I feel like my DH and I just aren't a team anymore. Our DS is now 6 months old and he's wonderful, but he's still a baby and babies aren't half challenging!! For the past 6 months my DH has changed 4 nappies, hasn't ever had to do a single night shift (even though we've combination fed), has never had to get up at the weekend....I do everything. Well, I do everything related to the baby - he does pull his weight around the house and cook and cleans etc, it's just that's not always the help I need?
The point of my post though is that for the first time in 6 months, I had a night out. DH had to put the DS to bed and then get up at 6am this morning when he woke up. I was back by 10am. Given DS had a 2 hr nap this morning, all that meant was that he had a couple of hours last night and a couple of hours this morning to be a father....well, apparently that's him "done" for the day now. Over to me.

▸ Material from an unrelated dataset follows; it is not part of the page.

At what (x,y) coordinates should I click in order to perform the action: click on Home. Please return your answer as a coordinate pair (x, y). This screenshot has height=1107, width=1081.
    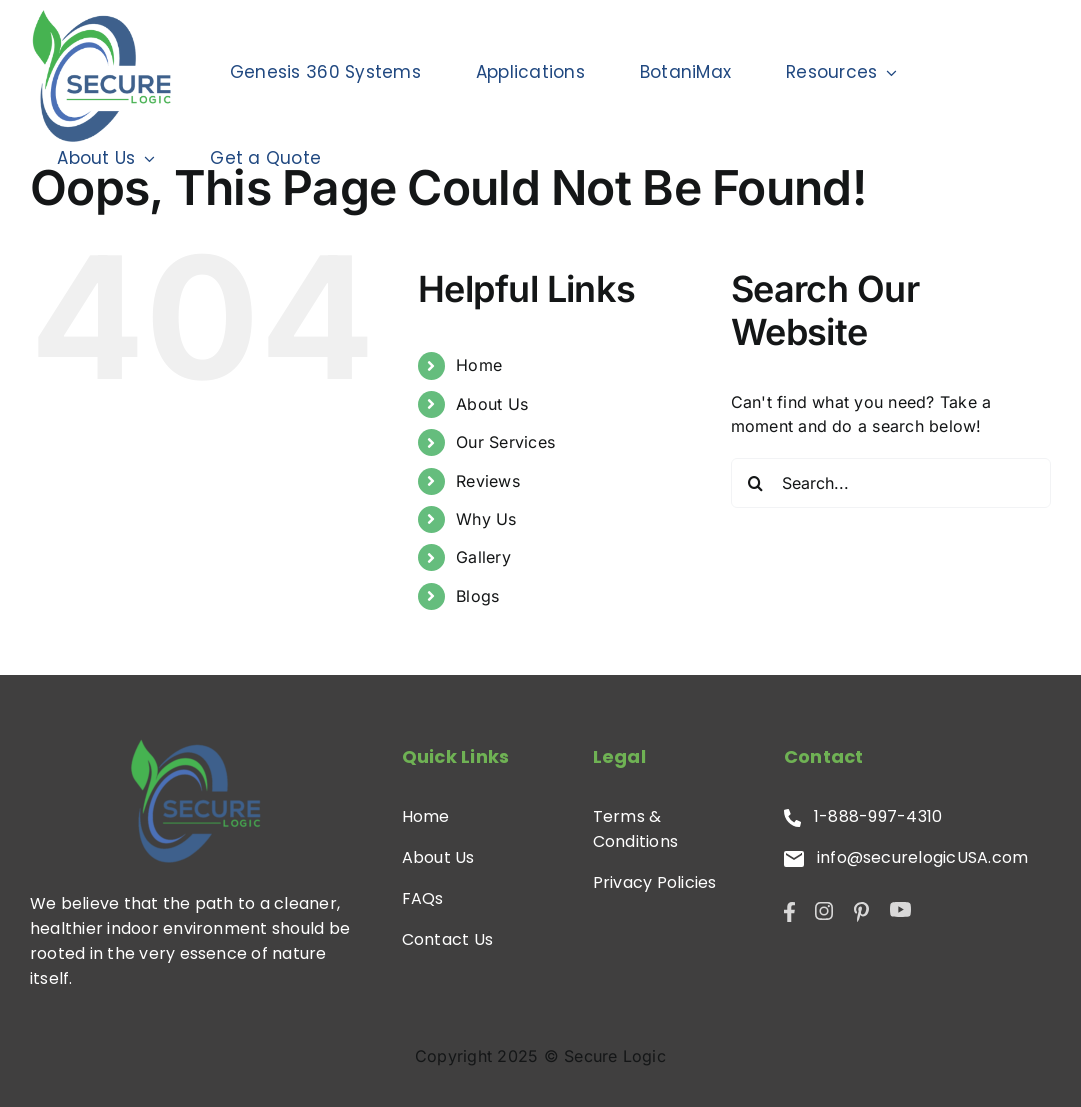     Looking at the image, I should click on (479, 365).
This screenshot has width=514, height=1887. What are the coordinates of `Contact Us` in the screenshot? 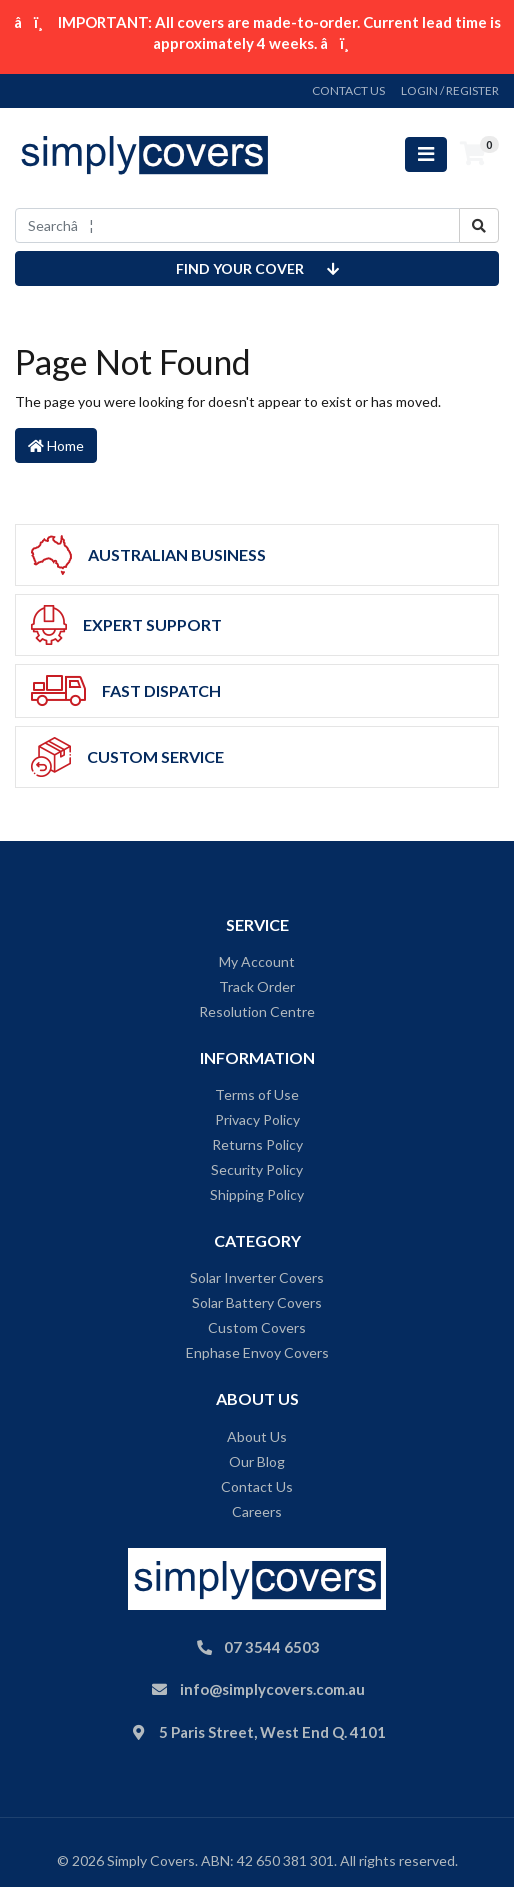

He said to me he didn't enjoy it one bit, he never wants a second and whilst he loves DS, he'd rather have not had a child. This has upset me so much. I never forced him into having a baby...we didn't argue about it and I never threatened to leave him if we didn't...but I think he thinks I'd have resented him down the line, so he agreed to have one.
Apparently the only thing he enjoys is DS smiling at him. He hates the mess, especially now we've started feeding him solids; he hates the crying; he hates the disruption to his routine.
Anytime I ask him to do anything with DS it's like asking a stroppy teenager to tidy his room. I feel like a single parent, but angrier because I'm so resentful of him. His life hasn't changed one bit, he goes out whenever he wants and whilst he works incredibly hard, he always prioritises work over us and often spends the weekend working, as well as until 7.30/8 during the week.
All I want is for DH to actually enjoy spending time with DS and to want to do things with him. Are a lot of men a bit absent at the start and only start enjoying it when their child is a bit older and can play etc? He is actually great With DS when he engages, it's just getting him to want to engage?!